Deutsche Bank AG may move as much as half of its 4,600 Manhattan staff to smaller hubs across the U.S. in the next five years, the head of its Americas business told the Financial Times.
The German lender could “conceivably” cut its New York headcount by half in that time period, depending on the evolution of “smaller hubs and pockets,” Americas Chief Executive Officer Christiana Riley said in an interview with the newspaper published Sunday.
Riley expects banks to concentrate their workforces in different low-cost areas of the U.S., instead of copying the model of some technology companies, which allow their staff to essentially work from anywhere they like.

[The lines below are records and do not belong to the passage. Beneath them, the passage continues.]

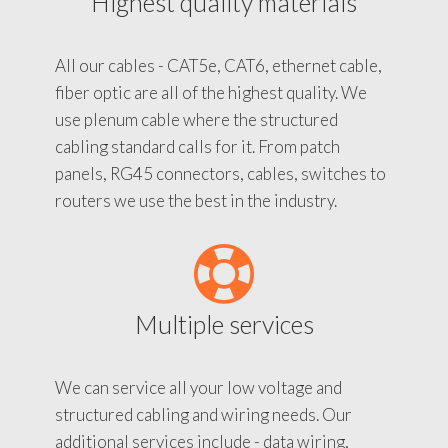
Highest quality materials
All our cables - CAT5e, CAT6, ethernet cable,
fiber optic are all of the highest quality. We
use plenum cable where the structured
cabling standard calls for it. From patch
panels, RG45 connectors, cables, switches to
routers we use the best in the industry.
Multiple services
We can service all your low voltage and
structured cabling and wiring needs. Our
additional services include - data wiring,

“I’m optimistic that New York remains, to a degree, a hub,” Riley told the FT. “You will continue to have significant amounts of institutional capital sitting in and around New York … But that isn’t maybe going to be relevant for all of those people,” she added.

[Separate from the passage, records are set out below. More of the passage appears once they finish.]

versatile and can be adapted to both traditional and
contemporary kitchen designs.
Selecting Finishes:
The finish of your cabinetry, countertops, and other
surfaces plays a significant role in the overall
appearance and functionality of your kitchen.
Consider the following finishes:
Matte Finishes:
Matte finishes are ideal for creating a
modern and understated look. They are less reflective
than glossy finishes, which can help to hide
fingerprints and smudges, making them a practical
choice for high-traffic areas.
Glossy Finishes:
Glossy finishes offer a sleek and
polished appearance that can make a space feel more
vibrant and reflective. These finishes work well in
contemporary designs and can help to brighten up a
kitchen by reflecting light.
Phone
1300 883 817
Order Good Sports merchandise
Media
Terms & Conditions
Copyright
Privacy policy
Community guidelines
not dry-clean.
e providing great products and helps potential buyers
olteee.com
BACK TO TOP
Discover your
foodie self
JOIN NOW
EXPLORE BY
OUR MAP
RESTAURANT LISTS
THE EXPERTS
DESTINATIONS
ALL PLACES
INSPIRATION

Banks and other companies are thinking about how to re-balance their office locations and the amount of on-site work for the period after the coronavirus pandemic, which has prompted an unprecedented number of people to work from home.
Deutsche Bank this week said that it expects to lower its 2022 adjusted costs by 300 million euros ($363 million) more than previously announced, partly thanks to the impact of the pandemic on work habits.
The lender said in September that workers in New York could continue working from home until the middle of next year. The Frankfurt-based company plans to leave its offices at 60 Wall St. for new headquarters at Manhattan’s Columbus Circle next year.